Maquette à l'échelle du segment russe de la Station spatiale internationale utilisée pour l'entrainement des équipages.
Vue partielle de l'hydrolab, la piscine utilisée pour les entrainements en apesanteur.
Vue de la plus grande des deux centrifugeuses (TsF-18) hébergées par le centre d'entrainement.
Simulateur du vaisseau Soyouz TMA.

Le centre d'entraînement des cosmonautes Youri-Gagarine (russe : Российский Государственный Научно-Исследовательский Испытательный Центр Подготовки Космонавтов) ou TsPK est le centre de formation des cosmonautes russes. Il est géré par l'agence spatiale russe Roscosmos. Il se trouve dans la Cité des étoiles un complexe d'habitations construit avec le centre qui situé à environ 25 kilomètres au nord-est de Moscou. Il comprend de nombreux types d'équipements permettant aux équipages des missions spatiales de se préparer aux opérations effectuées durant le lancement et à bord de la Station spatiale internationale.

Sommaire

HistoriqueModifier

Fin 1959, au début de l'ère spatiale, les responsables du programme spatial soviétique décident de créer un centre dédié à l'entrainement des cosmonautes. Les cosmonautes étant sélectionnés parmi les pilotes militaires, la création et la gestion du centre est confiée au Forces aériennes soviétiques. En attendant sa création les futurs cosmonautes sont entrainés dans des installations existantes. En juillet 1960 les cosmonautes s'installent dans les premiers bâtiments édifiés du centre. Le centre de formation des cosmonautes est créé au début de l'ère spatiale. Le site, situé dans le raïon de Chtchiolkovo à 25 kilomètres de Moscou, est sélectionné car il est à la fois proche de la capitale soviétique, de la base aérienne Chkalovskii et d'une artère ferroviaire.
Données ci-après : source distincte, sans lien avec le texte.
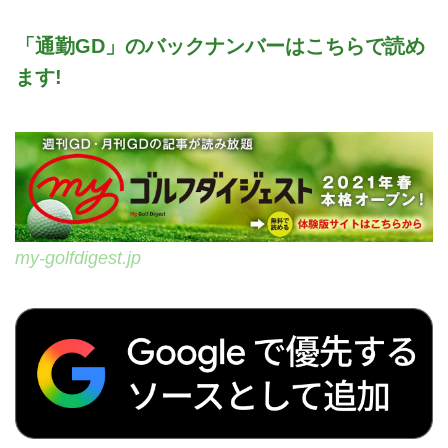
「通勤GD」のバックナンバーはこちらで読め
ます!
my-golfdigest.jp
La gestion du centre, tout comme l'ensemble du programme spatial soviétique, est confié aux militaires. Sa situation est maintenue secrète et son accès est réservé au personnel qui y travaillent. En janvier 1961, le premier examen qualifiant des cosmonautes y est effectué. Youri Gagarine réalise le premier vol dans l'espace le 12 avril 1961. La construction d'ensembles d'habitation à proximité pour loger le personnel ainsi que les cosmonautes et leur famille est décidé fin 1962 et la nouvelle ville est baptisée Cité des Etoiles. L'ensemble prend le nom de Cité des étoiles. Les équipements utilisés sont initialement rudimentaires et ceux-ci doivent souvent aller s'entrainer chez les constructeurs des différents engins spatiaux (OKB-1, ...). Les premiers simulateurs sont installés en 1964[1].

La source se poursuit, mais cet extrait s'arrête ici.